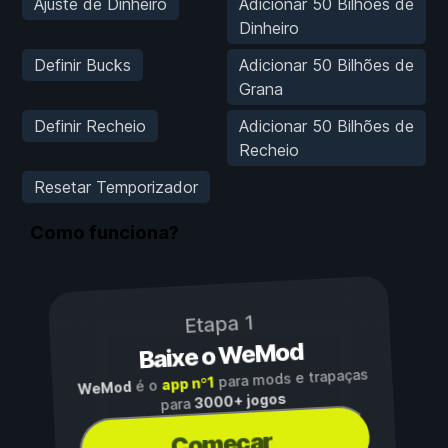
Ajuste de Dinheiro
Adicionar 50 Bilhões de
Dinheiro
Definir Bucks
Adicionar 50 Bilhões de
Grana
Definir Recheio
Adicionar 50 Bilhões de
Recheio
Resetar Temporizador
Como funciona?
Etapa 1
Baixe o WeMod
para mods e trapaças
app nº1
é o
WeMod
3000+ jogos
para
Começar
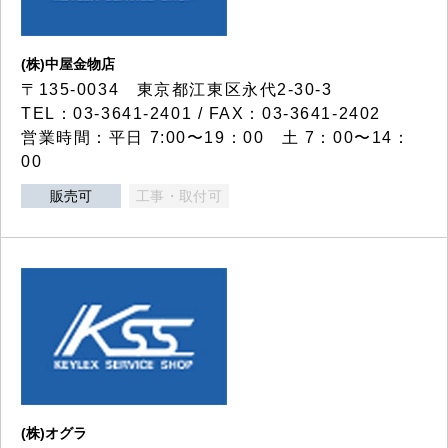
(株)中屋金物店
〒135-0034 東京都江東区永代2-30-3
TEL：03-3641-2401 / FAX：03-3641-2402
営業時間：平日 7:00〜19：00 土 7：00〜14：
00
販売可
工事・取付可
(株)オグラ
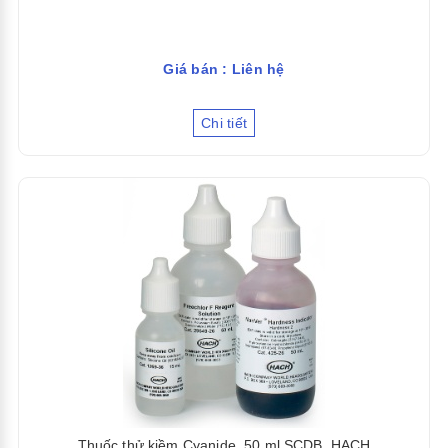
Giá bán : Liên hệ
Chi tiết
Thuốc thử kiềm Cyanide, 50 ml SCDB, HACH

● ● ●

## Task directions:
Give back the material word for word and drop the pictures it holds.

## Response:
Ajuste de Dinheiro
Adicionar 50 Bilhões de
Dinheiro
Definir Bucks
Adicionar 50 Bilhões de
Grana
Definir Recheio
Adicionar 50 Bilhões de
Recheio
Resetar Temporizador
Como funciona?
Etapa 1
Baixe o WeMod
para mods e trapaças
app nº1
é o
WeMod
3000+ jogos
para
Começar
(株)中屋金物店
〒135-0034 東京都江東区永代2-30-3
TEL：03-3641-2401 / FAX：03-3641-2402
営業時間：平日 7:00〜19：00 土 7：00〜14：
00
販売可
工事・取付可
(株)オグラ
Giá bán : Liên hệ
Chi tiết
Thuốc thử kiềm Cyanide, 50 ml SCDB, HACH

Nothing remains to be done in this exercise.